Lazily concatenate an enumerable of lists

2019-04-08 13:40发布

问题:

I would like to write a function akin to List.concat/1 that takes an enumerable of lists and emits the concatenated lists as a continuous stream.

It would work like this:

iex> 1..3 |> Stream.map(&([&1])) |> Enum.to_list
[[1], [2], [3]]
iex> 1..3 |> Stream.map(&([&1])) |> MyStream.concat |> Enum.to_list
[1, 2, 3]

What I have come up with so far is this:

defmodule MyStream do
  def concat(lists) do
    Enumerable.reduce(lists, [], fn(x, acc) -> acc ++ x end)
  end
end

This produces the correct result but obviously isn't lazy.

I have unsuccessfully tried using Stream.Lazy but really fail to understand the inner workings of it. Any explanation on Stream.Lazy would be greatly appreciated!

回答1:

Enumerables in Elixir are represented via reducing functions. We can map any structure as long as you tell us how to reduce over it.

The whole idea of Stream is that you can compose those reducing functions. Let's take map as an example:

def map(enumerable, f) do
  Lazy[enumerable: enumerable,
       fun: fn(f1) ->
         fn(entry, acc) ->
           f1.(f.(entry), acc)
         end
       end]
end

YOu receive an enumerable and you want to map over each element with the function f. The lazy version receives the actual reducing function f1 and returns a new function, which receives entry and acc (the same arguments f1 would receive) and then call f.(entry) effectively mapping the element before you call f1 (the reducing function). Notice how we are mapping over elements one by one.

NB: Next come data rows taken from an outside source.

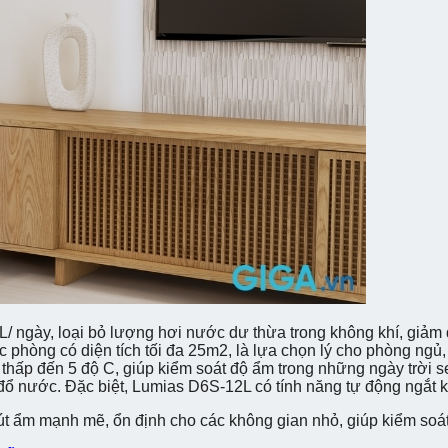
/ ngày, loại bỏ lượng hơi nước dư thừa trong không khí, giảm
c phòng có diện tích tối đa 25m2, là lựa chọn lý cho phòng ngủ
thấp đến 5 độ C, giúp kiểm soát độ ẩm trong những ngày trời se
đổ nước. Đặc biệt, Lumias D6S-12L có tính năng tự động ngắt kh
 ẩm mạnh mẽ, ổn định cho các không gian nhỏ, giúp kiểm soá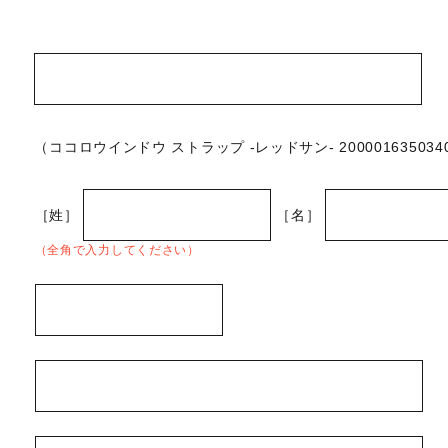
（ココロウインドウ ストラップ -レッドサン- 200001635034
［姓］
［名］
（全角で入力してください）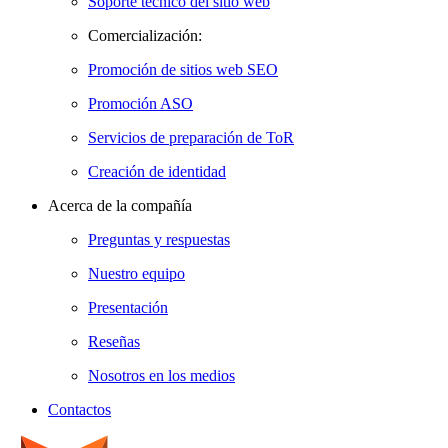
Soporte técnico del sitio web
Comercialización:
Promoción de sitios web SEO
Promoción ASO
Servicios de preparación de ToR
Creación de identidad
Acerca de la compañía
Preguntas y respuestas
Nuestro equipo
Presentación
Reseñas
Nosotros en los medios
Contactos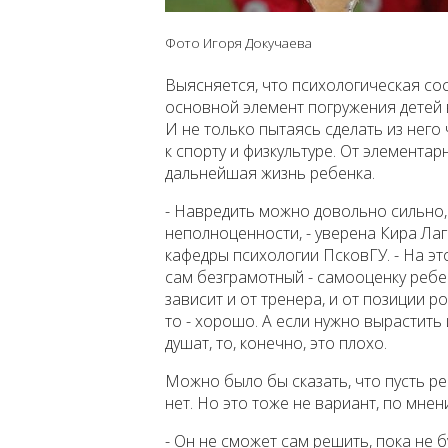
Фото Игоря Докучаева
Выясняется, что психологическая со
основной элемент погружения детей 
И не только пытаясь сделать из него
к спорту и физкультуре. От элемента
дальнейшая жизнь ребенка.
- Навредить можно довольно сильно,
неполноценности, - уверена Кира Лаг
кафедры психологии ПсковГУ. - На это
сам безграмотный - самооценку ребе
зависит и от тренера, и от позиции 
то - хорошо. А если нужно вырастить
душат, то, конечно, это плохо.
Можно было бы сказать, что пусть р
нет. Но это тоже не вариант, по мне
- Он не сможет сам решить, пока не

The flat map variant of this would probably be something like:

def flat_map(enumerable, f) do
  Lazy[enumerable: enumerable,
       fun: fn(f1) ->
         fn(entry, acc) ->
           Enumerable.reduce(f.(entry), acc, f1)
         end
       end]
end

Now, every time you call f.(entry), you get a list back and you want to iterate over each element of this new list, instead of iterating over the list as a whole.

I have not tried the code above (and I may have missed some detail) but that's how Streams work in general.



回答2:

With the help of José Valim it was just a very small step from his code to what I was looking for. I probably posed this question rather badly but what I was really looking for was an equivalent to Python's itertools.chain function.

def chain(enumerable) do
  Stream.Lazy[enumerable: enumerable,
              fun: fn(f1) ->
                fn(entry, acc) ->
                  Enumerable.reduce(entry, acc, f1)
                end
              end]
end

This allows you to chain potentially infinite enumerables of both streams or lists.

iex> 1..1000000 |> Stream.map(&(1..(&1))) |> MyModule.chain |> Enum.take(20)
[1, 1, 2, 1, 2, 3, 1, 2, 3, 4, 1, 2, 3, 4, 5, 1, 2, 3, 4, 5]